Le nombre de morts au début du mois de mars dépassait les 160 et augmentait rapidement alors que les renforts de l’armée, amenés pour rétablir l’ordre, commençaient à tirer sur les émeutiers armés d’armes tranchantes et de bombes artisanales.
Le chef du centre de documentation chrétien d’Ambon a déclaré à Human RightsWatch par téléphone le 10 mars que quatre-vingt-trois chrétiens avaient été tués entre le 19 janvier et le 9 mars 1999, dont vingt-trois par l’armée. Nur Wenno, responsable des secours musulmans à la plus grande mosquée d’Ambon, a déclaré qu’il n’y avait pas de chiffres précis sur le nombre de morts musulmans, mais qu’il était supérieur à cent.

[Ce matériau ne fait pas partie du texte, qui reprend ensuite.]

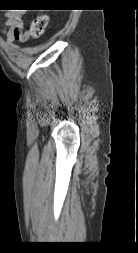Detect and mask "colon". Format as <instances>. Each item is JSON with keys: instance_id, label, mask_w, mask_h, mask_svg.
<instances>
[{"instance_id": "5ec220e1", "label": "colon", "mask_w": 138, "mask_h": 253, "mask_svg": "<svg viewBox=\"0 0 138 253\" xmlns=\"http://www.w3.org/2000/svg\"><path fill=\"white\" fill-rule=\"evenodd\" d=\"M48 24V16L45 14L37 15L32 21L29 35L32 38L38 39L43 36Z\"/></svg>"}]
</instances>
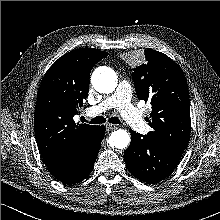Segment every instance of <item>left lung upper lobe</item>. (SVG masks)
Wrapping results in <instances>:
<instances>
[{
  "instance_id": "1",
  "label": "left lung upper lobe",
  "mask_w": 220,
  "mask_h": 220,
  "mask_svg": "<svg viewBox=\"0 0 220 220\" xmlns=\"http://www.w3.org/2000/svg\"><path fill=\"white\" fill-rule=\"evenodd\" d=\"M146 63L132 73L139 99L151 101L152 112L146 118L148 133L180 150H185L191 132L190 101L187 82L181 68L167 55L145 50Z\"/></svg>"
}]
</instances>
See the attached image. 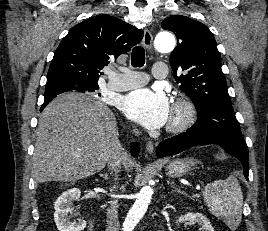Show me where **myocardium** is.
<instances>
[{"label": "myocardium", "instance_id": "f54148a6", "mask_svg": "<svg viewBox=\"0 0 268 231\" xmlns=\"http://www.w3.org/2000/svg\"><path fill=\"white\" fill-rule=\"evenodd\" d=\"M176 117L167 124L166 131L169 133H180L187 130L196 116L194 104L187 97L177 98L172 106Z\"/></svg>", "mask_w": 268, "mask_h": 231}]
</instances>
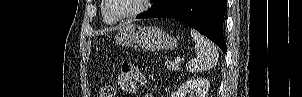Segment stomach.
I'll return each mask as SVG.
<instances>
[{"label": "stomach", "mask_w": 302, "mask_h": 97, "mask_svg": "<svg viewBox=\"0 0 302 97\" xmlns=\"http://www.w3.org/2000/svg\"><path fill=\"white\" fill-rule=\"evenodd\" d=\"M116 43L124 47H142L148 51L174 50L178 41L155 26L141 27L126 24L115 37Z\"/></svg>", "instance_id": "obj_1"}]
</instances>
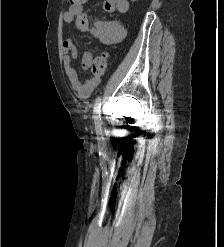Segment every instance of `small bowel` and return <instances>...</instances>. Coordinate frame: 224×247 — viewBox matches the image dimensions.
Masks as SVG:
<instances>
[{"instance_id":"c3829d8e","label":"small bowel","mask_w":224,"mask_h":247,"mask_svg":"<svg viewBox=\"0 0 224 247\" xmlns=\"http://www.w3.org/2000/svg\"><path fill=\"white\" fill-rule=\"evenodd\" d=\"M89 0H86L88 2ZM85 2V3H86ZM129 3L127 0H105L103 9L107 13L118 12L124 14L128 11ZM63 19L66 23H75L80 32L90 31L93 37L103 44H115L120 42L126 34L123 25L116 20L90 21L89 16L83 10V6L70 7L65 11ZM64 52L63 62L67 79L71 88L80 98H88L93 90L99 85L100 77L95 76L89 80L81 81L73 65V61L78 56V50L74 44L72 36L65 38L62 42ZM93 55L91 52H84L81 57V67L88 69L91 66Z\"/></svg>"}]
</instances>
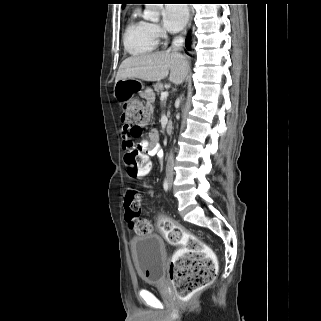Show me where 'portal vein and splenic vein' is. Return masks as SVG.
Masks as SVG:
<instances>
[{
  "label": "portal vein and splenic vein",
  "instance_id": "18ae733b",
  "mask_svg": "<svg viewBox=\"0 0 321 321\" xmlns=\"http://www.w3.org/2000/svg\"><path fill=\"white\" fill-rule=\"evenodd\" d=\"M168 95H169V94H168L167 91L162 92V93H161V96H160V99H161V100H164V99H166V98L168 97Z\"/></svg>",
  "mask_w": 321,
  "mask_h": 321
}]
</instances>
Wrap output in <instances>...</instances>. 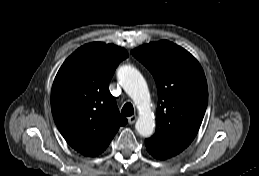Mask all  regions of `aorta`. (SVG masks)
<instances>
[{
  "instance_id": "1",
  "label": "aorta",
  "mask_w": 259,
  "mask_h": 176,
  "mask_svg": "<svg viewBox=\"0 0 259 176\" xmlns=\"http://www.w3.org/2000/svg\"><path fill=\"white\" fill-rule=\"evenodd\" d=\"M117 76L140 112L135 124L136 131L143 137H150L154 133L155 121L150 110V94L144 77L135 67L129 65L121 66Z\"/></svg>"
}]
</instances>
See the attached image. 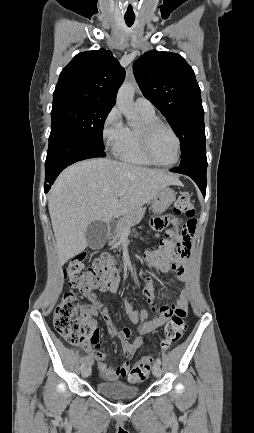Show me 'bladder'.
<instances>
[{
    "mask_svg": "<svg viewBox=\"0 0 254 433\" xmlns=\"http://www.w3.org/2000/svg\"><path fill=\"white\" fill-rule=\"evenodd\" d=\"M96 389L100 394L114 399L137 397L141 392L139 387L121 381H101L96 384Z\"/></svg>",
    "mask_w": 254,
    "mask_h": 433,
    "instance_id": "bladder-1",
    "label": "bladder"
}]
</instances>
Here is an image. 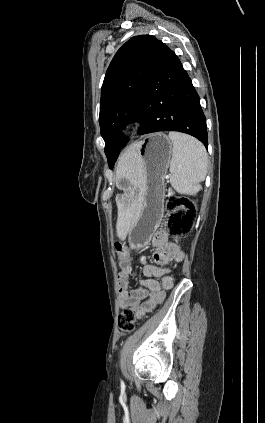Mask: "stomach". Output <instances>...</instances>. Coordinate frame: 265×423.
Instances as JSON below:
<instances>
[{"instance_id": "0dacf381", "label": "stomach", "mask_w": 265, "mask_h": 423, "mask_svg": "<svg viewBox=\"0 0 265 423\" xmlns=\"http://www.w3.org/2000/svg\"><path fill=\"white\" fill-rule=\"evenodd\" d=\"M137 162L142 168V182L136 187L141 197L139 215L128 232L132 249L146 246L159 227L164 213V176L170 164L173 144L164 133L147 135L137 142Z\"/></svg>"}]
</instances>
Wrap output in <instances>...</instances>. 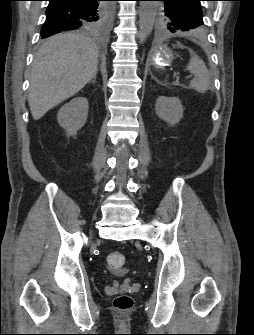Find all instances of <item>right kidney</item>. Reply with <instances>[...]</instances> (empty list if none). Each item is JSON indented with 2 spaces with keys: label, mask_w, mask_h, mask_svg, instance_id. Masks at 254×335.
Wrapping results in <instances>:
<instances>
[{
  "label": "right kidney",
  "mask_w": 254,
  "mask_h": 335,
  "mask_svg": "<svg viewBox=\"0 0 254 335\" xmlns=\"http://www.w3.org/2000/svg\"><path fill=\"white\" fill-rule=\"evenodd\" d=\"M88 108V100L85 97H76L59 109L58 123L65 129L67 135H75L84 126Z\"/></svg>",
  "instance_id": "right-kidney-1"
}]
</instances>
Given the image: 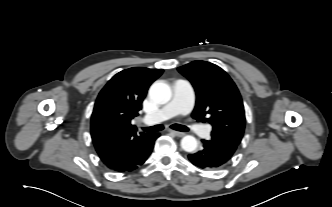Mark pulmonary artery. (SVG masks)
<instances>
[{
    "label": "pulmonary artery",
    "mask_w": 332,
    "mask_h": 207,
    "mask_svg": "<svg viewBox=\"0 0 332 207\" xmlns=\"http://www.w3.org/2000/svg\"><path fill=\"white\" fill-rule=\"evenodd\" d=\"M172 88L171 101L160 110L145 115L143 120L146 124H157L176 115H186L193 109L195 95L192 85L186 80L177 79ZM192 130L202 137H207L210 133V126L194 125Z\"/></svg>",
    "instance_id": "e3ab8cb5"
}]
</instances>
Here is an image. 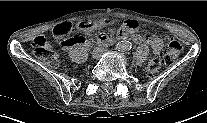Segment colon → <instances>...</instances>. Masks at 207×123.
<instances>
[{
    "mask_svg": "<svg viewBox=\"0 0 207 123\" xmlns=\"http://www.w3.org/2000/svg\"><path fill=\"white\" fill-rule=\"evenodd\" d=\"M126 22V21H125ZM73 27L70 23H61L54 30V36L61 42L63 46H70L80 41L79 37H71ZM32 48L35 56L49 65L56 66L58 64L57 56L52 51L51 45L44 35H38L33 39ZM183 51L182 44L170 39L168 49L162 56H154L147 65L149 73L158 72L163 66L173 65Z\"/></svg>",
    "mask_w": 207,
    "mask_h": 123,
    "instance_id": "colon-1",
    "label": "colon"
}]
</instances>
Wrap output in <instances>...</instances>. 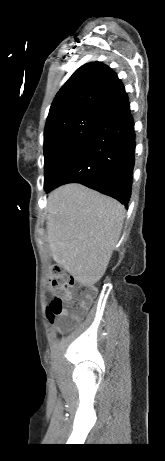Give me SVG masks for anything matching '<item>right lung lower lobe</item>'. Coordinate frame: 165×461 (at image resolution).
<instances>
[{
	"mask_svg": "<svg viewBox=\"0 0 165 461\" xmlns=\"http://www.w3.org/2000/svg\"><path fill=\"white\" fill-rule=\"evenodd\" d=\"M134 122L130 107L105 119L64 162L46 192L81 183L128 207L135 163Z\"/></svg>",
	"mask_w": 165,
	"mask_h": 461,
	"instance_id": "98d812e1",
	"label": "right lung lower lobe"
}]
</instances>
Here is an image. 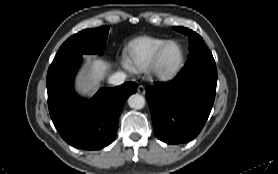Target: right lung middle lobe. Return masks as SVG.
<instances>
[{
    "label": "right lung middle lobe",
    "mask_w": 278,
    "mask_h": 174,
    "mask_svg": "<svg viewBox=\"0 0 278 174\" xmlns=\"http://www.w3.org/2000/svg\"><path fill=\"white\" fill-rule=\"evenodd\" d=\"M109 32V26L83 30L68 38L60 47L51 65L82 54H102Z\"/></svg>",
    "instance_id": "obj_1"
}]
</instances>
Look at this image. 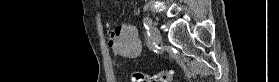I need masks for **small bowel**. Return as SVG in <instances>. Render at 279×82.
Returning a JSON list of instances; mask_svg holds the SVG:
<instances>
[{
  "label": "small bowel",
  "mask_w": 279,
  "mask_h": 82,
  "mask_svg": "<svg viewBox=\"0 0 279 82\" xmlns=\"http://www.w3.org/2000/svg\"><path fill=\"white\" fill-rule=\"evenodd\" d=\"M109 44L116 56L135 58L141 52V42L137 29L133 25H122L113 28L109 34Z\"/></svg>",
  "instance_id": "obj_1"
}]
</instances>
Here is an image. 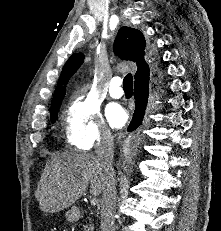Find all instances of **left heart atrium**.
I'll return each instance as SVG.
<instances>
[{"instance_id":"39dd6f15","label":"left heart atrium","mask_w":221,"mask_h":231,"mask_svg":"<svg viewBox=\"0 0 221 231\" xmlns=\"http://www.w3.org/2000/svg\"><path fill=\"white\" fill-rule=\"evenodd\" d=\"M107 120L114 128L122 127L127 121L126 111L117 104H111L106 110Z\"/></svg>"}]
</instances>
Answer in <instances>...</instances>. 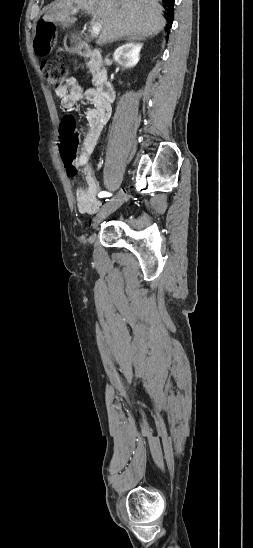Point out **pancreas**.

Les questions concernant la responsabilité de la violence à Ambon et dans les îles environnantes se sont concentrées sur trois points : Qui a commencé ? Pourquoi l’escalade a-t-elle été si rapide ? Que pouvait faire le gouvernement, le cas échéant, pour l’arrêter ? Et que devrait faire le gouvernement maintenant ?

La presse indonésienne, les hauts fonctionnaires indonésiens et les leaders de l’opposition, ainsi que de nombreux diplomates basés à Jakarta pensent que la violence a été provoquée dans le cadre d’une stratégie nationale d’officiers militaires véreux liés à la famille Soeharto pour perturber les prochaines élections parlementaires de juin et créer les conditions d’un retour au régime militaire.Les élections de juin, qui promettent d’être les plus libres que l’Indonésie ait connues depuis 1955, conduiraient presque certainement, si elles étaient menées de manière équitable, à une nouvelle diminution du pouvoir des militaires, qui est en déclin depuis la démission du président Soeharto en mai 1998. Les dirigeants locaux d’Ambon ont eu tendance à considérer que la violence avait été instiguée localement pour des objectifs communautaires étroits. Dans un cas comme dans l’autre, le gouvernement du successeur de Soeharto, Habibie, semble avoir été peu enclin à enquêter sur les allégations de provocation, que ce soit au niveau national ou local.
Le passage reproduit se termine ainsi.